Now we’re here, tangled up and naked for the second night in a row. I told myself I wouldn’t go back to the bar, wouldn’t go looking for her. But I couldn’t stop thinking about her. Her skin pressed to mine. The low, husky moan when I slipped my hand between her legs. Her dark hair spread across stark white pillows.
As soon as the last speaker finished at my conference, I wandered right back to that dive like she was singing a damn siren’s song. And there she was, sitting on the same stool at the same bar, that same grin lighting up every inch of her face.
I trace my knuckles down her arm, mesmerized by the path of goosebumps that rise in the wake of my touch.
“Do you regret it?” I sit up, gently urging her to follow. She does, long legs rearranging around my hips. “The distraction?” I clarify.
The sweat has hardly dried on my skin, but I want her again. I’ve got an itch in my palms every time I look at her. I want to taste the soft skin just under her ear, feel her body tremble and roll above mine. I want to press my hand to those two divots at the base of her spine and feel her skin burn like an inferno as she moves against me.
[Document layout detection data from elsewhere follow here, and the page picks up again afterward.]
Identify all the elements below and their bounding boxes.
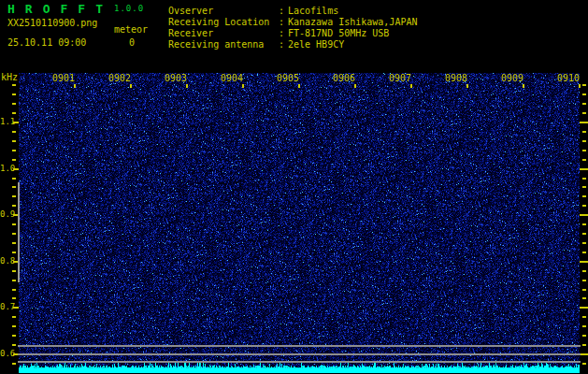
freq-minor-tick: [12, 205, 16, 207]
time-tick: [354, 84, 356, 88]
freq-minor-tick-right: [582, 289, 586, 291]
freq-major-tick-right: [580, 353, 588, 355]
freq-major-tick: [13, 168, 19, 170]
freq-minor-tick: [12, 289, 16, 291]
time-tick-label: 0902: [103, 74, 131, 83]
freq-minor-tick: [12, 131, 16, 133]
freq-minor-tick-right: [582, 297, 586, 299]
freq-minor-tick-right: [582, 280, 586, 281]
frequency-unit-label: kHz: [1, 72, 18, 82]
time-tick: [186, 84, 188, 88]
freq-minor-tick-right: [582, 195, 586, 197]
freq-minor-tick: [12, 112, 16, 114]
time-tick: [579, 84, 581, 88]
spectrogram-canvas: [19, 73, 580, 374]
time-tick-label: 0906: [327, 74, 355, 83]
freq-minor-tick: [12, 363, 16, 365]
time-tick-label: 0901: [47, 74, 75, 83]
freq-minor-tick: [12, 325, 16, 327]
time-tick-label: 0907: [383, 74, 411, 83]
freq-minor-tick-right: [582, 94, 586, 95]
freq-minor-tick: [12, 94, 16, 95]
freq-minor-tick: [12, 252, 16, 253]
freq-major-tick: [13, 307, 19, 309]
time-tick-label: 0905: [271, 74, 299, 83]
freq-minor-tick-right: [582, 131, 586, 133]
spectrogram-panel: kHz 090109020903090409050906090709080909…: [0, 0, 588, 374]
freq-minor-tick: [12, 335, 16, 337]
time-tick: [298, 84, 300, 88]
freq-minor-tick: [12, 242, 16, 244]
freq-major-tick-right: [580, 168, 588, 170]
time-tick-label: 0908: [439, 74, 467, 83]
freq-minor-tick-right: [582, 112, 586, 114]
freq-minor-tick: [12, 150, 16, 151]
carrier-line: [18, 345, 581, 347]
freq-minor-tick-right: [582, 205, 586, 207]
freq-minor-tick-right: [582, 363, 586, 365]
freq-minor-tick: [12, 297, 16, 299]
time-tick: [242, 84, 244, 88]
freq-minor-tick: [12, 103, 16, 105]
carrier-line: [18, 361, 581, 363]
freq-minor-tick-right: [582, 233, 586, 235]
freq-major-tick-right: [580, 307, 588, 309]
time-tick-label: 0910: [552, 74, 580, 83]
freq-tick-label: 1.0: [0, 165, 13, 173]
freq-minor-tick: [12, 344, 16, 346]
freq-minor-tick: [12, 223, 16, 225]
freq-minor-tick-right: [582, 150, 586, 151]
time-tick: [466, 84, 468, 88]
freq-tick-label: 0.6: [0, 350, 13, 358]
freq-minor-tick-right: [582, 159, 586, 161]
freq-tick-label: 0.8: [0, 257, 13, 266]
freq-minor-tick: [12, 159, 16, 161]
freq-major-tick-right: [580, 214, 588, 216]
left-edge-bar: [18, 182, 20, 282]
freq-minor-tick-right: [582, 325, 586, 327]
freq-minor-tick-right: [582, 178, 586, 180]
freq-minor-tick: [12, 270, 16, 272]
freq-minor-tick: [12, 233, 16, 235]
freq-minor-tick: [12, 140, 16, 142]
time-tick: [410, 84, 412, 88]
time-tick-label: 0903: [159, 74, 187, 83]
freq-minor-tick-right: [582, 335, 586, 337]
freq-minor-tick-right: [582, 270, 586, 272]
time-tick: [130, 84, 132, 88]
freq-minor-tick-right: [582, 103, 586, 105]
hrofft-screen: HROFFT 1.0.0 XX2510110900.png meteor 25.…: [0, 0, 588, 374]
freq-minor-tick: [12, 280, 16, 281]
freq-minor-tick-right: [582, 242, 586, 244]
time-tick: [74, 84, 76, 88]
freq-tick-label: 0.9: [0, 210, 13, 219]
freq-tick-label: 1.1: [0, 118, 13, 126]
time-tick: [523, 84, 524, 88]
freq-minor-tick: [12, 186, 16, 188]
freq-minor-tick-right: [582, 223, 586, 225]
freq-minor-tick-right: [582, 252, 586, 253]
freq-major-tick: [13, 122, 19, 123]
time-tick-label: 0909: [495, 74, 523, 83]
freq-minor-tick: [12, 178, 16, 180]
time-tick-label: 0904: [215, 74, 243, 83]
carrier-line: [18, 353, 581, 355]
freq-minor-tick-right: [582, 186, 586, 188]
freq-minor-tick-right: [582, 140, 586, 142]
freq-tick-label: 0.7: [0, 303, 13, 311]
freq-minor-tick: [12, 316, 16, 318]
freq-minor-tick: [12, 84, 16, 86]
freq-minor-tick-right: [582, 316, 586, 318]
freq-major-tick-right: [580, 261, 588, 263]
freq-major-tick-right: [580, 122, 588, 123]
freq-minor-tick: [12, 195, 16, 197]
freq-minor-tick-right: [582, 84, 586, 86]
freq-minor-tick-right: [582, 344, 586, 346]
She smiles and bites at her bottom lip like she knows where my mind has drifted off to, tracing the line of ink that curls over my shoulder. She taps there once and I get a glance of us in the mirror above the dresser, twisted white sheets and skin that shines like spun gold, my arm banded low around her waist. Never in my life have I wanted to take a picture of myself, but the urge strikes hot and fierce now, her bare skin against mine. Her face in my neck and the swell of her ass just barely visible.
I nose beneath her chin and press a single, lingering kiss to the fluttering skin above her pulse—a wordless encouragement to answer the question.
“No. Turns out you’re a fine distraction, Beck. The best kind, really.” Her answer is a whisper, a secret in the dark. She pauses, and then: “Do you regret it?”
No, I don’t regret it. Much as I probably should. I smile and drag my teeth up the line of her throat, nip at her earlobe and tug once. I watch in the mirror as her whole body shivers, her hips rolling down into mine.